I am, as the title says, entirely unimpressed. I waited for this book for years and I was eager to return to the Old Kingdom. It's always been such a refreshing place to visit. Garth Nix has always been so talented in creating female characters that have fortitude, strength and yet are so real and someone I can imagine as my friend. I've been a huge fan for more than 15 years. I was ready, oh-so-ready, to read a book that was just 'right.' I didn't know where it was going to take me, I was just sure it was going to take me to the right place, at the right time.
Well, I don't know what went wrong here but I think it might just have been 'everything.' Characters, plot, writing, editing and even the setting just didn't work.
Clariel is whiny, rude, capricious, callous, short-sighted, lacking in depth and dimension. I couldn't identify with her. She's the kind of person I wouldn't actively choose to talk to had I met her in real life. I know that sometimes book characters are supposed to bother the reader as a literary effect, but this went far beyond that. She's also described as slim, with a boyish frame, or sometimes even described as having a boy's body which is one of my pet peeves in YA books with female main characters. Between her attitude, portrayal and body-descriptions, Clariel comes across as another supposed female main character that is more like a cranky, spoiled, effeminate young boy in need of an attitude adjustment than a real female character.
The supporting cast is similarly flat and uncompelling. The book strongly features a tough Captain of the Guard, an Eccentric Magician, Ladder-Climbing parents and a boring but serviceable 'friend.' And Mogget, who is the ensemble darkhorse in every Old Kingdom book is just as flat and uninspired as these stereotyped filler characters. If you had told me it was Kerrigor, I might have believed you. But he didn't feel at all like the Mogget I know and appreciate.
I felt like I didn't recognize the setting. Gone was the sensation of visiting a familiar haunt or a place I could visualize. I couldn't see the Old Kingdom in my head. I kept feeling like I'd fallen into work by Brandon Sanderson or L.E. Moddessit. There was a genericness to this Old Kingdom that hadn't existed in previous books.
As for the plot -- if you were expecting Garth Nix to deliver a new twist on the descent into darkness... this book was not it. It's a rehash of Nolan's Batman's backstory, with just a dash of tortured hero that felt really tacked-on. The rest of the plot seemed to have been pulled wholesale from various low-quality 'comedy of formal manners' fantasies that were so popular in the eighties and early nineties. A good half of the book felt like meandering plot-fill. Part of me feels like this could have been a fantastic short-story like "Across the Wall" but it bloated into a book unchecked.
I actually appreciated the message of "hey, cities aren't all they are cracked up to be" but the underlying themes were handled with ham-handedness and the whole book came across as a really over-wrought effort to connect with the 'youth of today.' And it came across as patronizing when looked at that way.
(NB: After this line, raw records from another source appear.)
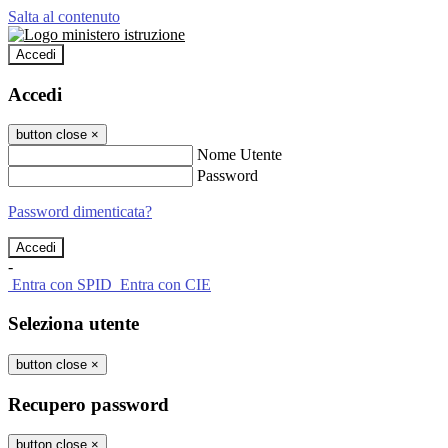
Salta al contenuto
Accedi
Accedi
button close
×
Nome Utente
Password
Password dimenticata?
-
Entra con SPID
Entra con CIE
Seleziona utente
button close
×
Recupero password
button close
×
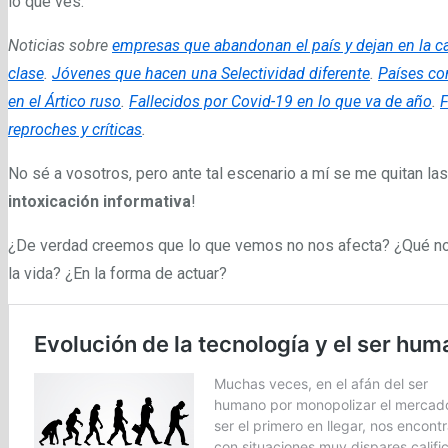
lo que ves.
Noticias sobre
empresas que abandonan el país y dejan en la c
clase
.
Jóvenes que hacen una Selectividad diferente
.
Países co
en el Ártico ruso
.
Fallecidos por Covid-19 en lo que va de año
.
F
reproches y críticas
.
No sé a vosotros, pero ante tal escenario a mí se me quitan las
intoxicación informativa
!
¿De verdad creemos que lo que vemos no nos afecta? ¿Qué no 
la vida? ¿En la forma de actuar?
Frankly, I should probably give this one star. Year ago I would have, but it is better than what is passing as best-selling literature these days, despite a number of editing errors that are honestly shocking in a book put out by this caliber of author and this caliber of press. It's better than some of the best-selling even if it is some of the worst writing I've seen out of Nix. So two stars it is.
As a fan, I'd like to say that Sabriel was the first Fantasy book I ever read. It was the beginning of a wonderful lover affair. And I feel like I've just lost something that carried me along when nothing else did. I feel like I've lost an old friend.